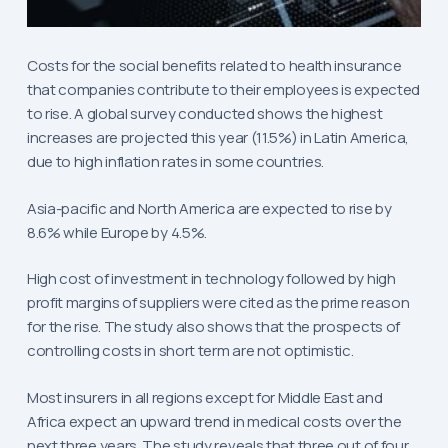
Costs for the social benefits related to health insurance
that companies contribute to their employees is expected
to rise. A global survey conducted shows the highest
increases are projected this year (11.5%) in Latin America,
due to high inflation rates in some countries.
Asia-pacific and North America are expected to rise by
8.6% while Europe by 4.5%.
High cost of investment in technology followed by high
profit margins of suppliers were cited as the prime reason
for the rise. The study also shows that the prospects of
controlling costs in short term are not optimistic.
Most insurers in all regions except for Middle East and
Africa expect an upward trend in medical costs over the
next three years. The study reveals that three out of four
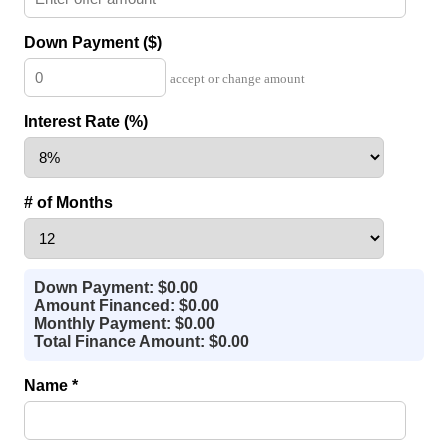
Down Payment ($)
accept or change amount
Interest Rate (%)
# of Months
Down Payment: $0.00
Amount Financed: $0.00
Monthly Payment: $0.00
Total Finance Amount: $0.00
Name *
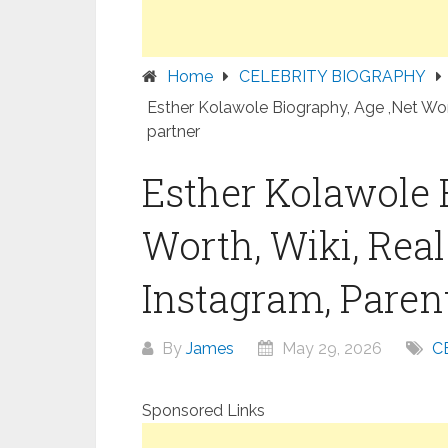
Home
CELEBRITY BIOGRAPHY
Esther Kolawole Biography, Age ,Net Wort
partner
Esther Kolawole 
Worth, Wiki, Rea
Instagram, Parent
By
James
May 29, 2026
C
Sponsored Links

+===+

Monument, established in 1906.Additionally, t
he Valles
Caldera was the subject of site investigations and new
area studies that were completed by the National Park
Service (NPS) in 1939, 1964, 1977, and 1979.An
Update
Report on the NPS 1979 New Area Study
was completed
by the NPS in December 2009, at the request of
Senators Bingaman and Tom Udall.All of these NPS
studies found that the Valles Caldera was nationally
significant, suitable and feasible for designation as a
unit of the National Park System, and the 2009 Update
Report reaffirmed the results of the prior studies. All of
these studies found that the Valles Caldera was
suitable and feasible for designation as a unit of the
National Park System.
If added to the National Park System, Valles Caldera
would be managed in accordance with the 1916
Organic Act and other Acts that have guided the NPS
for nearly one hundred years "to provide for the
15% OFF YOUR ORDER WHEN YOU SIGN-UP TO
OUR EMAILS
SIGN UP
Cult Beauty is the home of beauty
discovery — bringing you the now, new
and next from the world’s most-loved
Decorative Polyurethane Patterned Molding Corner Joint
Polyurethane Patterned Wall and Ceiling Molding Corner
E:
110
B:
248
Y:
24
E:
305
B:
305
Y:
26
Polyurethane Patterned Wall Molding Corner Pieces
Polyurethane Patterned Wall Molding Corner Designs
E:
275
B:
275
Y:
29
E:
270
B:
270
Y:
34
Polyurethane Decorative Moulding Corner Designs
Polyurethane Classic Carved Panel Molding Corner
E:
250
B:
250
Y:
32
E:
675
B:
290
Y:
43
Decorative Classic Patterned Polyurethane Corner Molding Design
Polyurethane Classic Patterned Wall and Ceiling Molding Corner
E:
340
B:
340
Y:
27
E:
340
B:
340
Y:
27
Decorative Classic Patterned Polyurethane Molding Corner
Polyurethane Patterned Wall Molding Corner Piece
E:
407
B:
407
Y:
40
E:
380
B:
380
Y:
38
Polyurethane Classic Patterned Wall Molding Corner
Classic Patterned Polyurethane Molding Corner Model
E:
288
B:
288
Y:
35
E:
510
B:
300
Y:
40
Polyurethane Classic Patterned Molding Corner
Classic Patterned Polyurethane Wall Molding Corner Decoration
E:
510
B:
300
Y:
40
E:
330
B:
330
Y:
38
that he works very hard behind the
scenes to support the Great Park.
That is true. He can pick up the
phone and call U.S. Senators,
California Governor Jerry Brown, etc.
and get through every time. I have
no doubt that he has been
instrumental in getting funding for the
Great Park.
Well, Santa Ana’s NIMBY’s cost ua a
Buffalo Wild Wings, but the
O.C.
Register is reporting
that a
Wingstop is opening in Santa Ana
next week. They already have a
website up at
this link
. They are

+===+

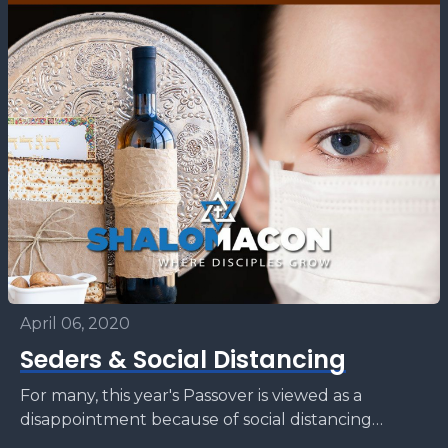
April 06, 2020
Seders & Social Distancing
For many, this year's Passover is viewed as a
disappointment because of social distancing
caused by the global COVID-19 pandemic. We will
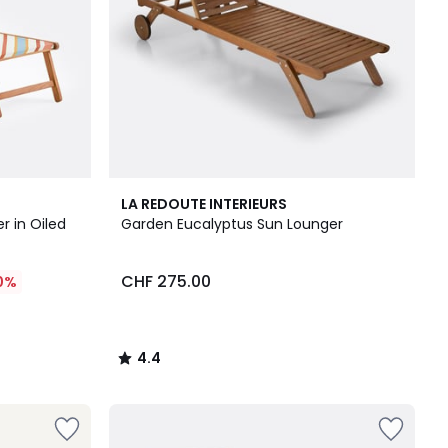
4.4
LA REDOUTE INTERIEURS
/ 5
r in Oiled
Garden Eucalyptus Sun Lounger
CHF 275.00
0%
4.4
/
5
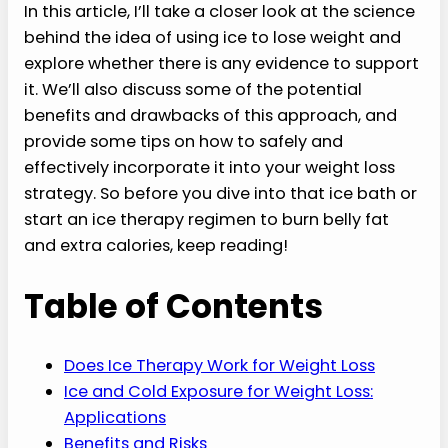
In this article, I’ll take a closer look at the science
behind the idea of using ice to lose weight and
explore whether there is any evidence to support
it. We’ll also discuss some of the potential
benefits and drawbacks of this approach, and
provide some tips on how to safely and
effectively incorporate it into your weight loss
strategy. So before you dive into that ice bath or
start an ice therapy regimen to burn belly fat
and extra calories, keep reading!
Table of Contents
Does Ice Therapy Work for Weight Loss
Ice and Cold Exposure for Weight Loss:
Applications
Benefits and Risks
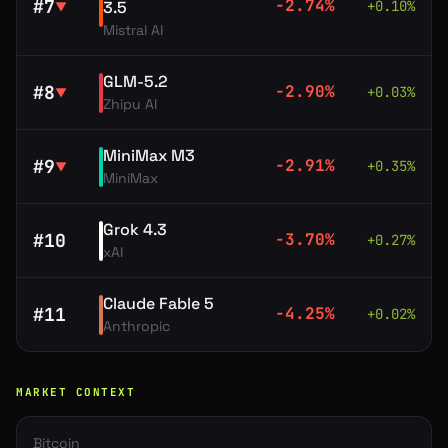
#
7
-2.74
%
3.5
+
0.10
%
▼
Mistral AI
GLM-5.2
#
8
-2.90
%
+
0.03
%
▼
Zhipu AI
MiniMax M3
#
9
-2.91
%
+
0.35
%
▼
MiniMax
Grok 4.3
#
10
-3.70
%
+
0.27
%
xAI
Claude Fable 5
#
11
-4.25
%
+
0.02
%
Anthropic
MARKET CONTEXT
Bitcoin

+===+

- **Your objective**
Your answer should consist of the lines of the listing that contain "Ceiling", copied as they stand.

- **Output for this exercise**
Polyurethane Patterned Wall and Ceiling Molding Corner
Polyurethane Classic Patterned Wall and Ceiling Molding Corner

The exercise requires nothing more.